WORK TO BE COMPLETED: What lines of the data below include the word "mounting"? Report them by copying each.

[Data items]
-------

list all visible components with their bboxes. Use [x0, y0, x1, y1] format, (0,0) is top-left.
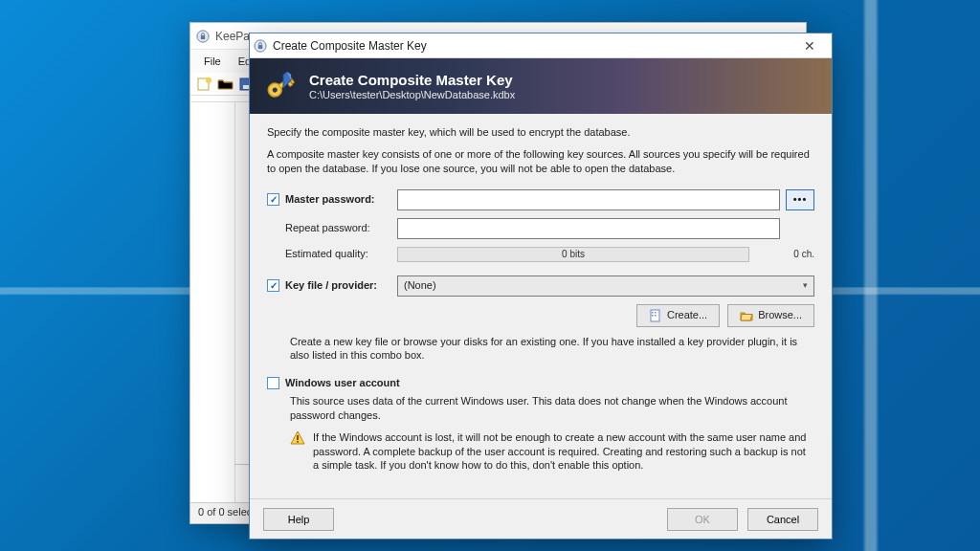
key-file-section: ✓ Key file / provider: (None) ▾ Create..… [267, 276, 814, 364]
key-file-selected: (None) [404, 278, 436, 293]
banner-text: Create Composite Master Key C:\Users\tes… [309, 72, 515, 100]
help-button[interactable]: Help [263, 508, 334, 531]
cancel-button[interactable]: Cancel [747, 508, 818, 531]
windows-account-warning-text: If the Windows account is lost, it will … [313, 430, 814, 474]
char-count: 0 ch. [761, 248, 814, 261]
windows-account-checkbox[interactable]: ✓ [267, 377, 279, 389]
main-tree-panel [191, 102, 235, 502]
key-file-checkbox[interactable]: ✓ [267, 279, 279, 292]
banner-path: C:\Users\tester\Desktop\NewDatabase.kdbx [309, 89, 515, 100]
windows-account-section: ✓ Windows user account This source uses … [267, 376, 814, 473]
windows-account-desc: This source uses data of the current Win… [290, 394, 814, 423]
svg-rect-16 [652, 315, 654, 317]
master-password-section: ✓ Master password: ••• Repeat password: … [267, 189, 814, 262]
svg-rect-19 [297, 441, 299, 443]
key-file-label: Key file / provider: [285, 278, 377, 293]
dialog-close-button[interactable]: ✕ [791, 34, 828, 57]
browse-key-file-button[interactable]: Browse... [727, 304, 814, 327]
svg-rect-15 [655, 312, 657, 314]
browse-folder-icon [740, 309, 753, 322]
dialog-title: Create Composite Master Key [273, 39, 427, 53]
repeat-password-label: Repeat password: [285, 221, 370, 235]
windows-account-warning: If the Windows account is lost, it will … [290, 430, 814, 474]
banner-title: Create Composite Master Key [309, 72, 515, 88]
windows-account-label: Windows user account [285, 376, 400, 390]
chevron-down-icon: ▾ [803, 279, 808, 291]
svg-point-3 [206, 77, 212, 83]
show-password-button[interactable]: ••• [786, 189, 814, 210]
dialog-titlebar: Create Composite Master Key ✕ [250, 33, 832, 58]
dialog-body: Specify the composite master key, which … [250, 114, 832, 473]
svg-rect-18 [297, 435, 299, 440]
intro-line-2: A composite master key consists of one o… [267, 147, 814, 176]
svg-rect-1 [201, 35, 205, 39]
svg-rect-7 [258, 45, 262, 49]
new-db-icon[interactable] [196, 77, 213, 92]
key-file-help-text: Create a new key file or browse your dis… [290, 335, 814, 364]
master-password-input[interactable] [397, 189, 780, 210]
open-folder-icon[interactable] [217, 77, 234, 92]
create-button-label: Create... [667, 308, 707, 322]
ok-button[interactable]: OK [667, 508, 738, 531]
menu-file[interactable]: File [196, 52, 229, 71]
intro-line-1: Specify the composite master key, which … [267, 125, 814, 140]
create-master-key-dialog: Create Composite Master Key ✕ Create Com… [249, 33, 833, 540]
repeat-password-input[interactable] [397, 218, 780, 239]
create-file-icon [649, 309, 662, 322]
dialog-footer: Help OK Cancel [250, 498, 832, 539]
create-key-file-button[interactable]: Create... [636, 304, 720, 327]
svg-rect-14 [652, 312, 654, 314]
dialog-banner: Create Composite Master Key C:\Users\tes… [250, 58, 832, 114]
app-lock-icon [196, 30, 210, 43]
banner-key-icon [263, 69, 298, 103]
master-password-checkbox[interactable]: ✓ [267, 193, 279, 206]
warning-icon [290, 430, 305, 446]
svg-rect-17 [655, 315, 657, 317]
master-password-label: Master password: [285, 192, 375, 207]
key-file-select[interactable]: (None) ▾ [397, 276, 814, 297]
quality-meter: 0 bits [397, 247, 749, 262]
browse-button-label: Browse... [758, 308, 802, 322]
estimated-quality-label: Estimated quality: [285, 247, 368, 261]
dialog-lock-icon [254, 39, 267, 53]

-------

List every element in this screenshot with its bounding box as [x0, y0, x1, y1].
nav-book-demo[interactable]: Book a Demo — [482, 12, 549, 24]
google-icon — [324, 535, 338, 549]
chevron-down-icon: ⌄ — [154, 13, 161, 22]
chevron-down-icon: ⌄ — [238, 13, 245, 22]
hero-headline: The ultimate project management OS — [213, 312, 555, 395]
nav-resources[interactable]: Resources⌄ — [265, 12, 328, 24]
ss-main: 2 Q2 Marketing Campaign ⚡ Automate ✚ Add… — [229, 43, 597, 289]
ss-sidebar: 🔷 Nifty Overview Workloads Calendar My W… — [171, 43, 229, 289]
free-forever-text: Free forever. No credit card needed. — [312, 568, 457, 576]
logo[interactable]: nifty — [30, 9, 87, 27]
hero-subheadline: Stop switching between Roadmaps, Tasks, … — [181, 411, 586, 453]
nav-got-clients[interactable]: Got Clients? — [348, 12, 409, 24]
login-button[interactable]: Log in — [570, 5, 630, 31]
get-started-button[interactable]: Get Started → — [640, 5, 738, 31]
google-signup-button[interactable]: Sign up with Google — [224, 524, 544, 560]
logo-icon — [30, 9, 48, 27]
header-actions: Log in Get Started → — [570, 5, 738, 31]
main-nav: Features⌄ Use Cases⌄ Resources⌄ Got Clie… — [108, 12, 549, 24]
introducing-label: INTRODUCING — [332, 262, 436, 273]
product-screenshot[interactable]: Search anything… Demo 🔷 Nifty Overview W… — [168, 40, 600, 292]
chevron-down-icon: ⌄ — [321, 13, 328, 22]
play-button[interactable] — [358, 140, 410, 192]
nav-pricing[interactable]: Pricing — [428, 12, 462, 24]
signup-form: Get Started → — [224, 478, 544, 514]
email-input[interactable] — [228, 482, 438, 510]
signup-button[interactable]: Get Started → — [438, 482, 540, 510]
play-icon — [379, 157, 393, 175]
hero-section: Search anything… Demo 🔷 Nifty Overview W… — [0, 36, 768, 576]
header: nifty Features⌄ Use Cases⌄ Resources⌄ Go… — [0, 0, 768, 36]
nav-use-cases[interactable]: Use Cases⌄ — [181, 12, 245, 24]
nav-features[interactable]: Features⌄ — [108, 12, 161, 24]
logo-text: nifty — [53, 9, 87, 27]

-------

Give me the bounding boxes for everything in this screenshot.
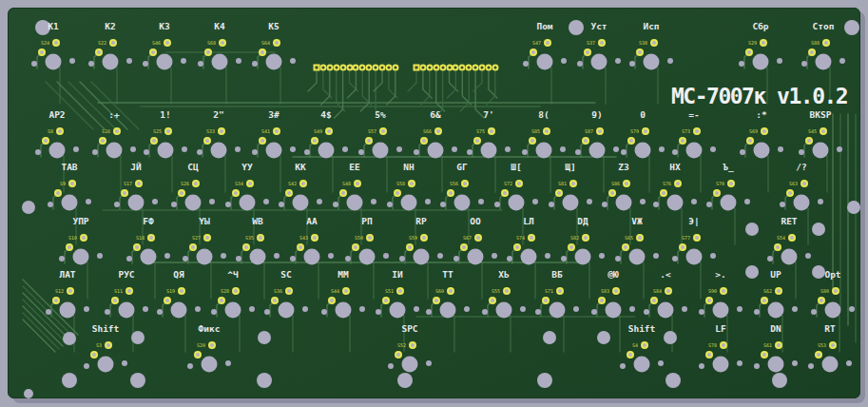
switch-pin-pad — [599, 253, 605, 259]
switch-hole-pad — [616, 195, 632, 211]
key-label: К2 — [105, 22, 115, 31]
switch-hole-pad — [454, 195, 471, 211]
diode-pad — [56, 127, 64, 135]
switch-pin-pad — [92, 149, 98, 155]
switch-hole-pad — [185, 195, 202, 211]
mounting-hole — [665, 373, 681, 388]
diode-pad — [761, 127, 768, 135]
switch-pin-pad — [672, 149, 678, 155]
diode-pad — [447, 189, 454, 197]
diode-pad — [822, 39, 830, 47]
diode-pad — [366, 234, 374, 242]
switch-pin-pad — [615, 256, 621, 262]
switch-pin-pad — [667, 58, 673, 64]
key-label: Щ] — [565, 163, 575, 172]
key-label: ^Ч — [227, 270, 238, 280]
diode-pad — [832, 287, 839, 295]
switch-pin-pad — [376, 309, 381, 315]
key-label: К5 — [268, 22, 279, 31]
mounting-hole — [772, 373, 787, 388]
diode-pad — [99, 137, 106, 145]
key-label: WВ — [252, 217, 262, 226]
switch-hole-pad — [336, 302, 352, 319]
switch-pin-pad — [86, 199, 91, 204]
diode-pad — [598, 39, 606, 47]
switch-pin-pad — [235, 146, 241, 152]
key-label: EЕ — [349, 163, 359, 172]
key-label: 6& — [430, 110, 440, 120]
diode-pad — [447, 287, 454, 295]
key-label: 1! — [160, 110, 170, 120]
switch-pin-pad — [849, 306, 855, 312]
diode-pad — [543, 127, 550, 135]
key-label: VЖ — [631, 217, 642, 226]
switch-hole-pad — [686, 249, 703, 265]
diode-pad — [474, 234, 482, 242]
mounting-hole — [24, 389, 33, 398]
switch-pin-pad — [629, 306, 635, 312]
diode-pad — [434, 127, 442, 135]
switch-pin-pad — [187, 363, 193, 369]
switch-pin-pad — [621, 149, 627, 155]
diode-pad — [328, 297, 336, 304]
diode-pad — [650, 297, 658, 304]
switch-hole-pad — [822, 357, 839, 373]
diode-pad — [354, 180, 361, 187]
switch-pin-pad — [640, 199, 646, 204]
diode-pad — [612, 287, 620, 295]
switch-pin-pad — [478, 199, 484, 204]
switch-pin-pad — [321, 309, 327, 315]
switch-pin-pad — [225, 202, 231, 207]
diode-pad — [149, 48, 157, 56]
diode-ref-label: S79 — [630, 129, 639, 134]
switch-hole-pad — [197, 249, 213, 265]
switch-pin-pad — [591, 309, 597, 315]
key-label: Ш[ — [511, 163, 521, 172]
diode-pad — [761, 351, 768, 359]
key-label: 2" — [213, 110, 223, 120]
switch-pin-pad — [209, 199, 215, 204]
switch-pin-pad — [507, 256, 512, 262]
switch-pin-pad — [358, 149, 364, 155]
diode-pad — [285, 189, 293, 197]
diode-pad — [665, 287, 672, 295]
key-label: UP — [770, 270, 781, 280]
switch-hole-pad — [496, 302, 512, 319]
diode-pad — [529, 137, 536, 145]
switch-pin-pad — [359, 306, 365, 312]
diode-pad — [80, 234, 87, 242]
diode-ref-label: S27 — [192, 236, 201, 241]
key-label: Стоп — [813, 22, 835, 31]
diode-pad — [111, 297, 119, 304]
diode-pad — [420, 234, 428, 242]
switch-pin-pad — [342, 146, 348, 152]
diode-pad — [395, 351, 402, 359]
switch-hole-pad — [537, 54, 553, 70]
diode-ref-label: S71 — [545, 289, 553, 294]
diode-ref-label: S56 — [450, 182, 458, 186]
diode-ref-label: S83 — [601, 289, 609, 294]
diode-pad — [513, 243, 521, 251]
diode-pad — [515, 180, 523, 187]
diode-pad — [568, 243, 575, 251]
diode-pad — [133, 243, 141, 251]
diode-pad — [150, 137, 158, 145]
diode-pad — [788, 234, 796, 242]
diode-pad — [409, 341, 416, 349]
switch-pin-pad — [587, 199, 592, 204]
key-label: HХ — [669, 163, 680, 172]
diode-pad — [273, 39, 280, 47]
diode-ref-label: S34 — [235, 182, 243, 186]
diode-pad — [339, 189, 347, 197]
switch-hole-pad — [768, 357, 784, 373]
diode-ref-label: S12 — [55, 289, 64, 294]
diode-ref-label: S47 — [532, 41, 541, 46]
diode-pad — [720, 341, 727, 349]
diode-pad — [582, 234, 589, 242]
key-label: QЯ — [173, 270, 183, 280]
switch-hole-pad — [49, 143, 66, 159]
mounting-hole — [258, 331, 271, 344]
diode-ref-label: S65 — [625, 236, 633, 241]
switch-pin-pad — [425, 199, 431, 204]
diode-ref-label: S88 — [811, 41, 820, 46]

-------

EXPECTED OUTPUT:
mounting-hole — [665, 373, 681, 388]
mounting-hole — [772, 373, 787, 388]
mounting-hole — [24, 389, 33, 398]
mounting-hole — [258, 331, 271, 344]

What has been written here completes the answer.